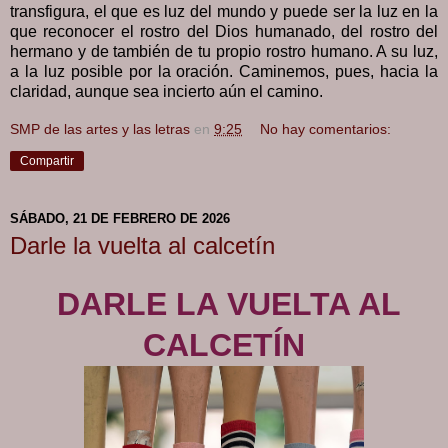
transfigura, el que es luz del mundo y puede ser la luz en la
que reconocer el rostro del Dios humanado, del rostro del
hermano y de también de tu propio rostro humano. A su luz,
a la luz posible por la oración. Caminemos, pues, hacia la
claridad, aunque sea incierto aún el camino.
SMP de las artes y las letras
en
9:25
No hay comentarios:
Compartir
SÁBADO, 21 DE FEBRERO DE 2026
Darle la vuelta al calcetín
DARLE LA VUELTA AL
CALCETÍN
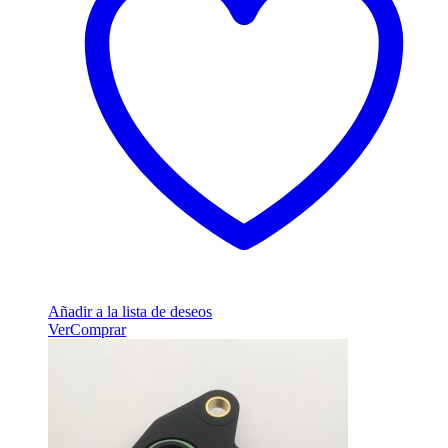
Añadir a la lista de deseos
Ver
Comprar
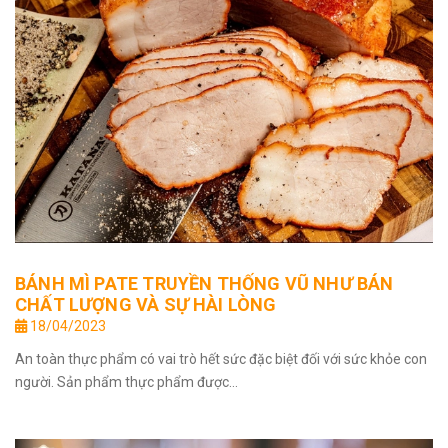
BÁNH MÌ PATE TRUYỀN THỐNG VŨ NHƯ BÁN
CHẤT LƯỢNG VÀ SỰ HÀI LÒNG
18/04/2023
An toàn thực phẩm có vai trò hết sức đặc biệt đối với sức khỏe con
người. Sản phẩm thực phẩm được...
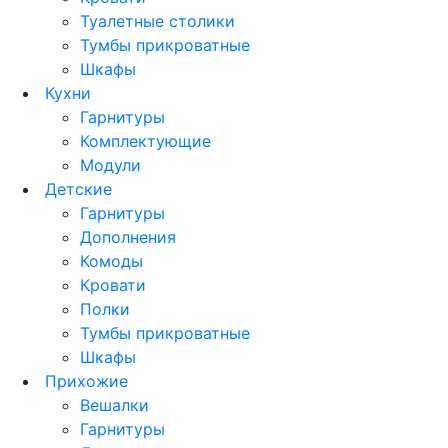
Туалетные столики
Тумбы прикроватные
Шкафы
Кухни
Гарнитуры
Комплектующие
Модули
Детские
Гарнитуры
Дополнения
Комоды
Кровати
Полки
Тумбы прикроватные
Шкафы
Прихожие
Вешалки
Гарнитуры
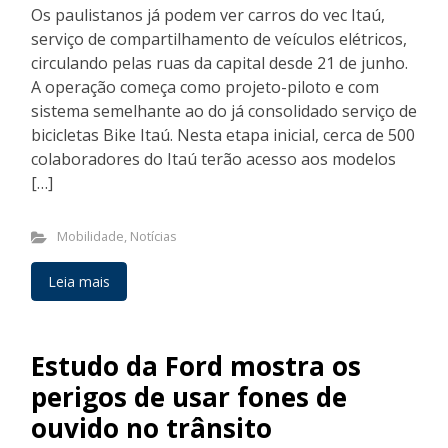
Os paulistanos já podem ver carros do vec Itaú,
serviço de compartilhamento de veículos elétricos,
circulando pelas ruas da capital desde 21 de junho.
A operação começa como projeto-piloto e com
sistema semelhante ao do já consolidado serviço de
bicicletas Bike Itaú. Nesta etapa inicial, cerca de 500
colaboradores do Itaú terão acesso aos modelos
[…]
Mobilidade
,
Notícias
Leia mais
Estudo da Ford mostra os
perigos de usar fones de
ouvido no trânsito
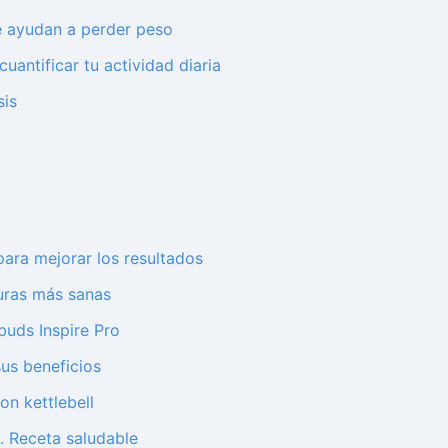
e ayudan a perder peso
uantificar tu actividad diaria
sis
para mejorar los resultados
duras más sanas
buds Inspire Pro
sus beneficios
on kettlebell
. Receta saludable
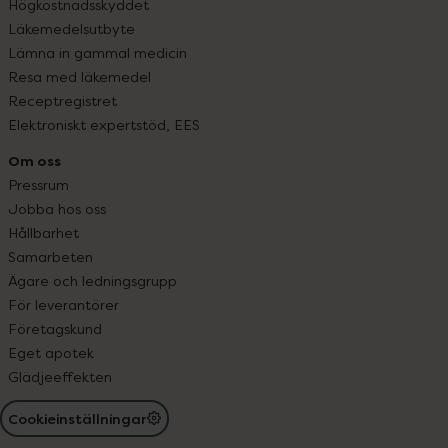
Högkostnadsskyddet
Läkemedelsutbyte
Lämna in gammal medicin
Resa med läkemedel
Receptregistret
Elektroniskt expertstöd, EES
Om oss
Pressrum
Jobba hos oss
Hållbarhet
Samarbeten
Ägare och ledningsgrupp
För leverantörer
Företagskund
Eget apotek
Glädjeeffekten
Cookieinställningar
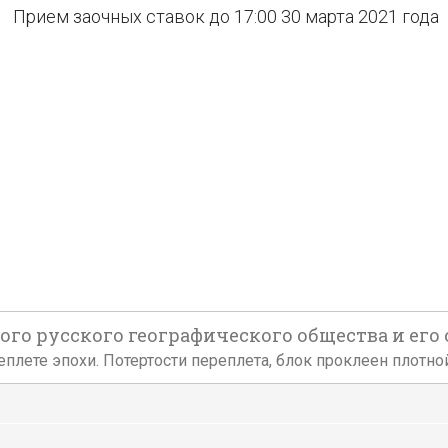
Прием заочных ставок до 17:00 30 марта 2021 года
 русского географического общества и его отдел
еплете эпохи. Потертости переплета, блок проклеен плотно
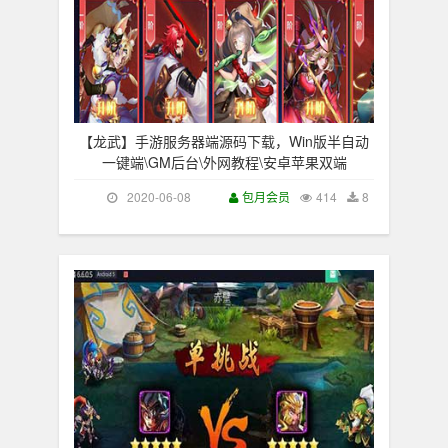
【龙武】手游服务器端源码下载，Win版半自动
一键端\GM后台\外网教程\安卓苹果双端
2020-06-08
包月会员
414
8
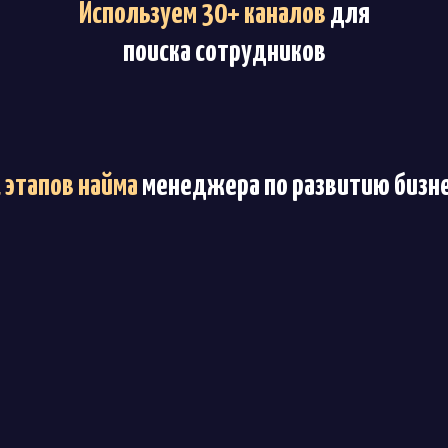
Используем 30+ каналов
для
поиска сотрудников
1 этапов найма
менеджера по развитию бизн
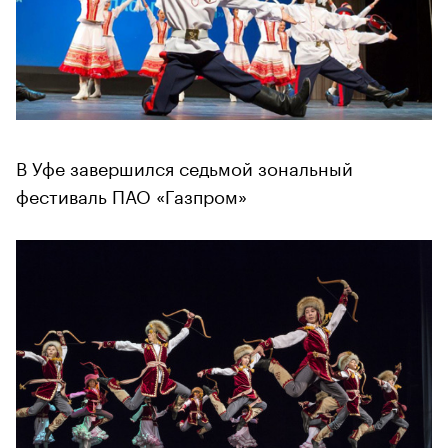
В Уфе завершился седьмой зональный
фестиваль ПАО «Газпром»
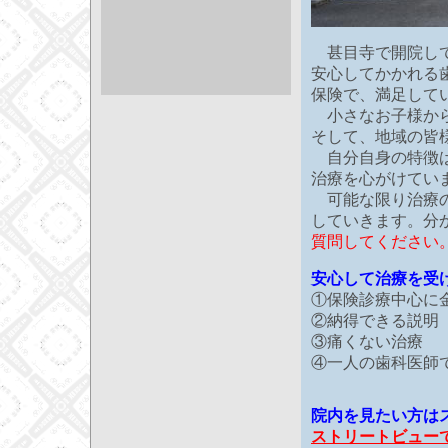
甚目寺で開院して
安心してかかれる
保険で、満足して
小さなお子様から
そして、地域の皆
自分自身の特徴は
治療を心がけてい
可能な限り治療の
していきます。分
質問してください
安心して治療を受
①保険診療中心に
②納得できる説明
③痛くない治療
④一人の歯科医師
院内を見たい方は
ストリートビュー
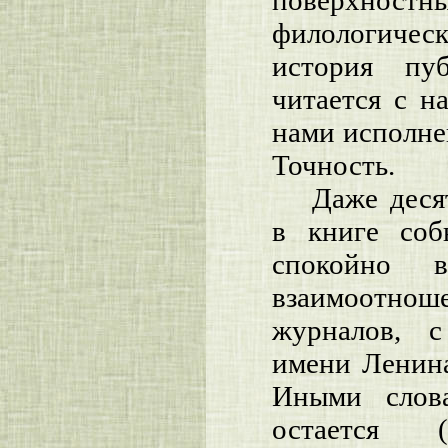
филологиче
история пуб
читается с н
нами исполне
Точность.
Даже деся
в книге со
спокойно 
взаимоотно
журналов, с
имени Ленина
Иными слов
остается 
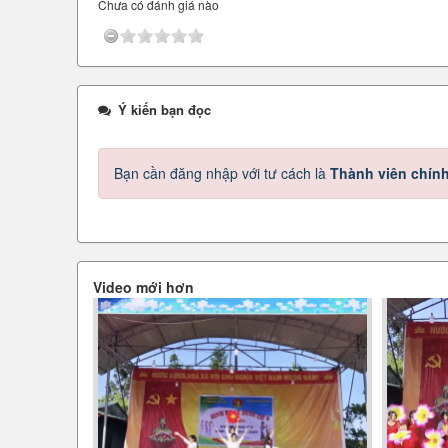
Chưa có đánh giá nào
Ý kiến bạn đọc
Bạn cần đăng nhập với tư cách là
Thành viên chín
Video mới hơn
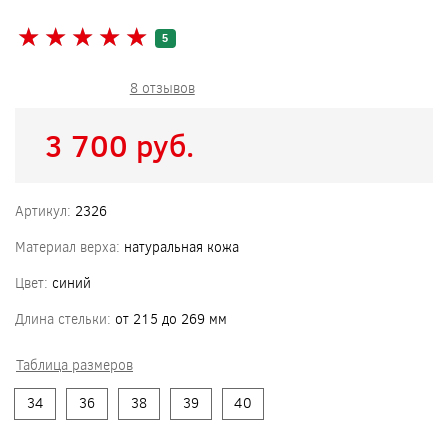
★
★
★
★
★
★
★
★
★
★
5
8 отзывов
3 700 pуб.
Артикул:
2326
Материал верха:
натуральная кожа
Цвет:
синий
Длина стельки:
от 215 до 269 мм
Таблица размеров
34
36
38
39
40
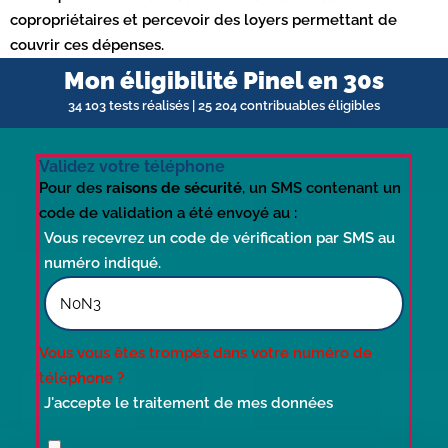
copropriétaires et percevoir des loyers permettant de
couvrir ces dépenses.
Mon éligibilité Pinel en 30s
34 103 tests réalisés | 25 204 contribuables éligibles
Validez votre téléphone
Pour des
raisons de sécurité
, un SMS contenant un
code de validation a été envoyé au :
Vous recevrez un code de vérification par SMS au
numéro indiqué.
Vous vous êtes trompés dans votre numéro de
téléphone ?
J'accepte le traitement de mes données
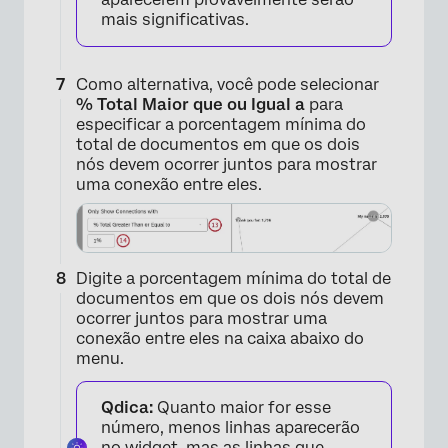
mais significativas.
Como alternativa, você pode selecionar
% Total Maior que ou Igual a
para
especificar a porcentagem mínima do
total de documentos em que os dois
nós devem ocorrer juntos para mostrar
uma conexão entre eles.
Digite a porcentagem mínima do total de
documentos em que os dois nós devem
ocorrer juntos para mostrar uma
conexão entre eles na caixa abaixo do
menu.
Qdica:
Quanto maior for esse
número, menos linhas aparecerão
×
no widget, mas as linhas que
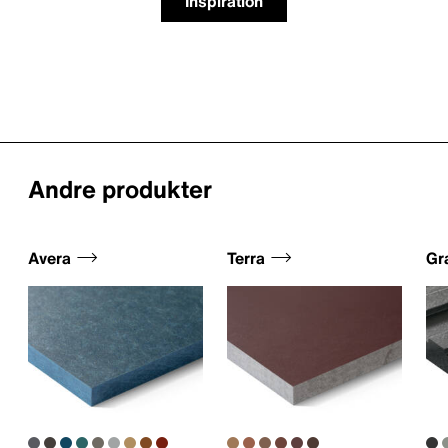
Inspiration
Andre produkter
Avera
Terra
Gr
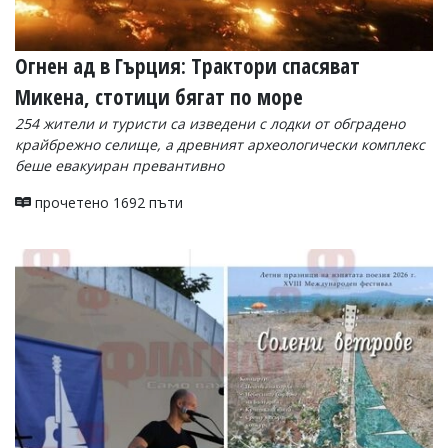
Огнен ад в Гърция: Трактори спасяват
Микена, стотици бягат по море
254 жители и туристи са изведени с лодки от обградено
крайбрежно селище, а древният археологически комплекс
беше евакуиран превантивно
прочетено 1692 пъти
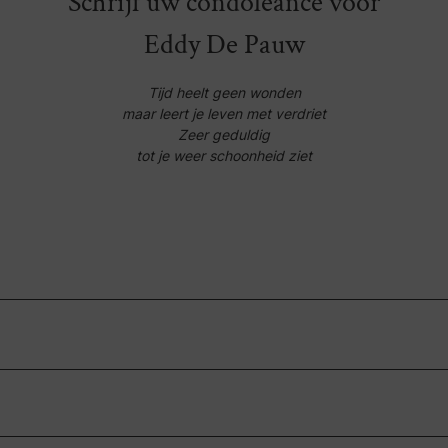
Schrijf uw condoleance voor
Eddy De Pauw
Tijd heelt geen wonden
maar leert je leven met verdriet
Zeer geduldig
tot je weer schoonheid ziet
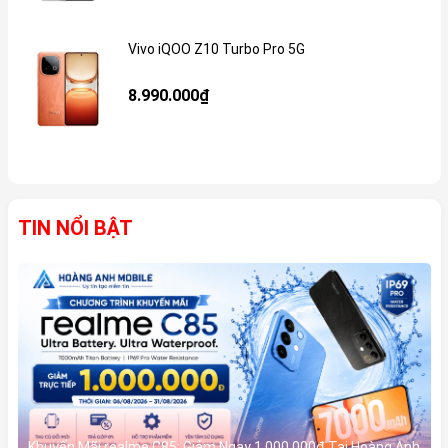
Vivo iQOO Z10 Turbo Pro 5G
Gi
8.990.000₫
TIN NỔI BẬT
Khuyến Mãi realme C85: Giảm Ngay 1.000.000đ Tại Hoàng Anh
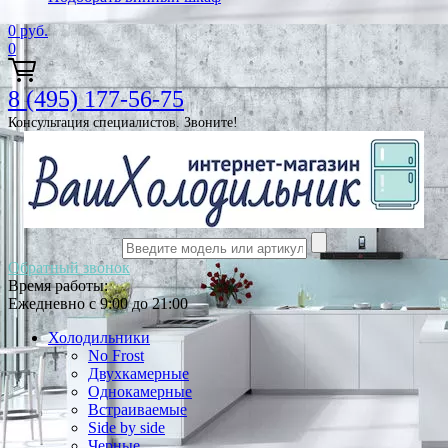
0
руб.
0
8 (495) 177-56-75
Консультация специалистов. Звоните!
Обратный звонок
Время работы:
Ежедневно с 9:00 до 21:00
Холодильники
No Frost
Двухкамерные
Однокамерные
Встраиваемые
Side by side
Черные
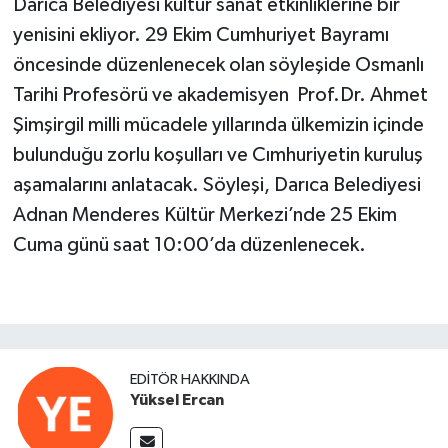
Darıca Belediyesi kültür sanat etkinliklerine bir
yenisini ekliyor. 29 Ekim Cumhuriyet Bayramı
öncesinde düzenlenecek olan söyleşide Osmanlı
Tarihi Profesörü ve akademisyen Prof.Dr. Ahmet
Şimşirgil milli mücadele yıllarında ülkemizin içinde
bulunduğu zorlu koşulları ve Cımhuriyetin kuruluş
aşamalarını anlatacak. Söyleşi, Darıca Belediyesi
Adnan Menderes Kültür Merkezi’nde 25 Ekim
Cuma günü saat 10:00’da düzenlenecek.
EDITÖR HAKKINDA
Yüksel Ercan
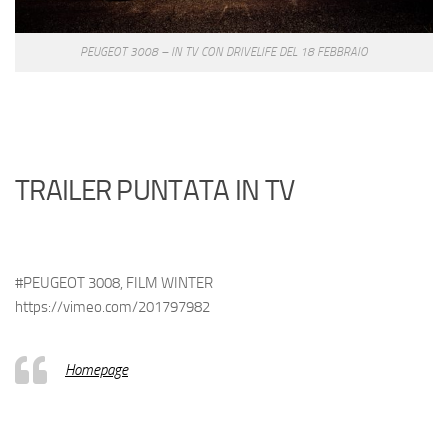
PEUGEOT 3008 – IN TV CON DRIVELIFE DEL 18 FEBBRAIO
TRAILER PUNTATA IN TV
#PEUGEOT 3008, FILM WINTER
https://vimeo.com/201797982
Homepage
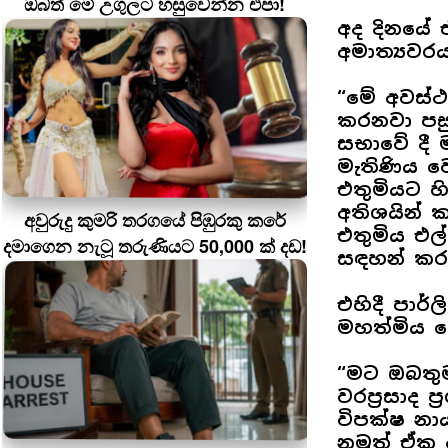
ඔබත් මේ උගුලට හසුවෙන්න එපා!
අද දිනයේ 
අමාත්‍යවර
“මේ අවස්
කරනවා පසු
සභාවේ දී 
මැතිණිය ව
එතුමියට හ
අතිශයින් 
අවුරුදු කුමරි තරගයේ පිඹුරකු කරේ
එතුමිය එ
දමාගෙන නැටූ තරුණියට 50,000 ක් දඩ!
සඳහන් කර
එහිදී පාර්ල
මහත්මිය 
“මට ඔබතුම
වරප්‍රසාද 
විපක්ෂ නා
නමුත් ඒක 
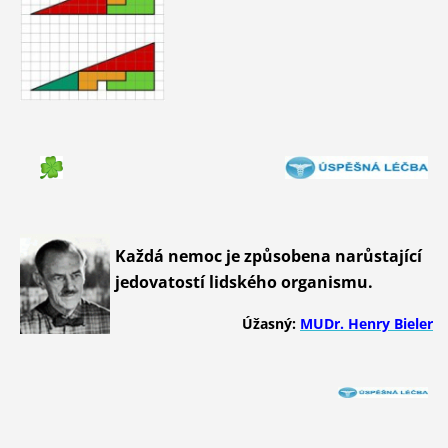
Každá nemoc je způsobena narůstající
jedovatostí lidského organismu.
Úžasný:
MUDr. Henry Bieler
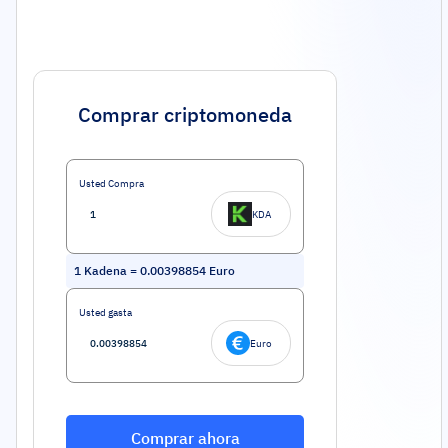
Comprar criptomoneda
Usted Compra
KDA
1
Kadena
=
0.00398854
Euro
Usted gasta
Euro
Comprar ahora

=====

REQUIREMENT
From top to bottom, restate the records above exactly and omit every picture.

YOUR RESPONSE
transfigura, el que es luz del mundo y puede ser la luz en la
que reconocer el rostro del Dios humanado, del rostro del
hermano y de también de tu propio rostro humano. A su luz,
a la luz posible por la oración. Caminemos, pues, hacia la
claridad, aunque sea incierto aún el camino.
SMP de las artes y las letras
en
9:25
No hay comentarios:
Compartir
SÁBADO, 21 DE FEBRERO DE 2026
Darle la vuelta al calcetín
DARLE LA VUELTA AL
CALCETÍN
Añadir a la lista de deseos
Ver
Comprar
BÁNH MÌ PATE TRUYỀN THỐNG VŨ NHƯ BÁN
CHẤT LƯỢNG VÀ SỰ HÀI LÒNG
18/04/2023
An toàn thực phẩm có vai trò hết sức đặc biệt đối với sức khỏe con
người. Sản phẩm thực phẩm được...
Туалетные столики
Тумбы прикроватные
Шкафы
Кухни
Гарнитуры
Комплектующие
Модули
Детские
Гарнитуры
Дополнения
Комоды
Кровати
Полки
Тумбы прикроватные
Шкафы
Прихожие
Вешалки
Гарнитуры
Os paulistanos já podem ver carros do vec Itaú,
serviço de compartilhamento de veículos elétricos,
circulando pelas ruas da capital desde 21 de junho.
A operação começa como projeto-piloto e com
sistema semelhante ao do já consolidado serviço de
bicicletas Bike Itaú. Nesta etapa inicial, cerca de 500
colaboradores do Itaú terão acesso aos modelos
[…]
Mobilidade
,
Notícias
Leia mais
Estudo da Ford mostra os
perigos de usar fones de
ouvido no trânsito
e ayudan a perder peso
uantificar tu actividad diaria
sis
para mejorar los resultados
duras más sanas
buds Inspire Pro
sus beneficios
on kettlebell
. Receta saludable
Högkostnadsskyddet
Läkemedelsutbyte
Lämna in gammal medicin
Resa med läkemedel
Receptregistret
Elektroniskt expertstöd, EES
Om oss
Pressrum
Jobba hos oss
Hållbarhet
Samarbeten
Ägare och ledningsgrupp
För leverantörer
Företagskund
Eget apotek
Glädjeeffekten
Cookieinställningar
Прием заочных ставок до 17:00 30 марта 2021 года
 русского географического общества и его отдел
еплете эпохи. Потертости переплета, блок проклеен плотно
【龙武】手游服务器端源码下载，Win版半自动
一键端\GM后台\外网教程\安卓苹果双端
2020-06-08
包月会员
414
8
Используем 30+ каналов
для
поиска сотрудников
1 этапов найма
менеджера по развитию бизн
В Уфе завершился седьмой зональный
фестиваль ПАО «Газпром»
甚目寺で開院して
安心してかかれる
保険で、満足して
小さなお子様から
そして、地域の皆
自分自身の特徴は
治療を心がけてい
可能な限り治療の
していきます。分
質問してください
安心して治療を受
①保険診療中心に
②納得できる説明
③痛くない治療
④一人の歯科医師
院内を見たい方は
ストリートビュー
филологиче
история пуб
читается с н
нами исполне
Точность.
Даже деся
в книге со
спокойно 
взаимоотно
журналов, с
имени Ленина
Иными слов
остается 
Chưa có đánh giá nào
Ý kiến bạn đọc
Bạn cần đăng nhập với tư cách là
Thành viên chín
Video mới hơn
★
★
★
★
★
★
★
★
★
★
5
8 отзывов
3 700 pуб.
Артикул:
2326
Материал верха:
натуральная кожа
Цвет:
синий
Длина стельки:
от 215 до 269 мм
Таблица размеров
34
36
38
39
40
copropriétaires et percevoir des loyers permettant de
couvrir ces dépenses.
Mon éligibilité Pinel en 30s
34 103 tests réalisés | 25 204 contribuables éligibles
Validez votre téléphone
Pour des
raisons de sécurité
, un SMS contenant un
code de validation a été envoyé au :
Vous recevrez un code de vérification par SMS au
numéro indiqué.
Vous vous êtes trompés dans votre numéro de
téléphone ?
J'accepte le traitement de mes données
mais significativas.
Como alternativa, você pode selecionar
% Total Maior que ou Igual a
para
especificar a porcentagem mínima do
total de documentos em que os dois
nós devem ocorrer juntos para mostrar
uma conexão entre eles.
Digite a porcentagem mínima do total de
documentos em que os dois nós devem
ocorrer juntos para mostrar uma
conexão entre eles na caixa abaixo do
menu.
Qdica:
Quanto maior for esse
número, menos linhas aparecerão
×
no widget, mas as linhas que
Inspiration
Andre produkter
Avera
Terra
Gr
Огнен ад в Гърция: Трактори спасяват
Микена, стотици бягат по море
254 жители и туристи са изведени с лодки от обградено
крайбрежно селище, а древният археологически комплекс
беше евакуиран превантивно
прочетено 1692 пъти
Schrijf uw condoleance voor
Eddy De Pauw
Tijd heelt geen wonden
maar leert je leven met verdriet
Zeer geduldig
tot je weer schoonheid ziet
Vivo iQOO Z10 Turbo Pro 5G
Gi
8.990.000₫
TIN NỔI BẬT
Khuyến Mãi realme C85: Giảm Ngay 1.000.000đ Tại Hoàng Anh
0
руб.
0
8 (495) 177-56-75
Консультация специалистов. Звоните!
Обратный звонок
Время работы:
Ежедневно с 9:00 до 21:00
Холодильники
No Frost
Двухкамерные
Однокамерные
Встраиваемые
Side by side
Черные
Darıca Belediyesi kültür sanat etkinliklerine bir
yenisini ekliyor. 29 Ekim Cumhuriyet Bayramı
öncesinde düzenlenecek olan söyleşide Osmanlı
Tarihi Profesörü ve akademisyen Prof.Dr. Ahmet
Şimşirgil milli mücadele yıllarında ülkemizin içinde
bulunduğu zorlu koşulları ve Cımhuriyetin kuruluş
aşamalarını anlatacak. Söyleşi, Darıca Belediyesi
Adnan Menderes Kültür Merkezi’nde 25 Ekim
Cuma günü saat 10:00’da düzenlenecek.
EDITÖR HAKKINDA
Yüksel Ercan
PEUGEOT 3008 – IN TV CON DRIVELIFE DEL 18 FEBBRAIO
TRAILER PUNTATA IN TV
#PEUGEOT 3008, FILM WINTER
https://vimeo.com/201797982
Homepage
ඔබත් මේ උගුලට හසුවෙන්න එපා!
අද දිනයේ 
අමාත්‍යවර
“මේ අවස්
කරනවා පසු
සභාවේ දී 
මැතිණිය ව
එතුමියට හ
අතිශයින් 
අවුරුදු කුමරි තරගයේ පිඹුරකු කරේ
එතුමිය එ
දමාගෙන නැටූ තරුණියට 50,000 ක් දඩ!
සඳහන් කර
එහිදී පාර්ල
මහත්මිය 
“මට ඔබතුම
වරප්‍රසාද 
විපක්ෂ නා
නමුත් ඒක 
Každá nemoc je způsobena narůstající
jedovatostí lidského organismu.
Úžasný:
MUDr. Henry Bieler
Comprar criptomoneda
Usted Compra
KDA
1
Kadena
=
0.00398854
Euro
Usted gasta
Euro
Comprar ahora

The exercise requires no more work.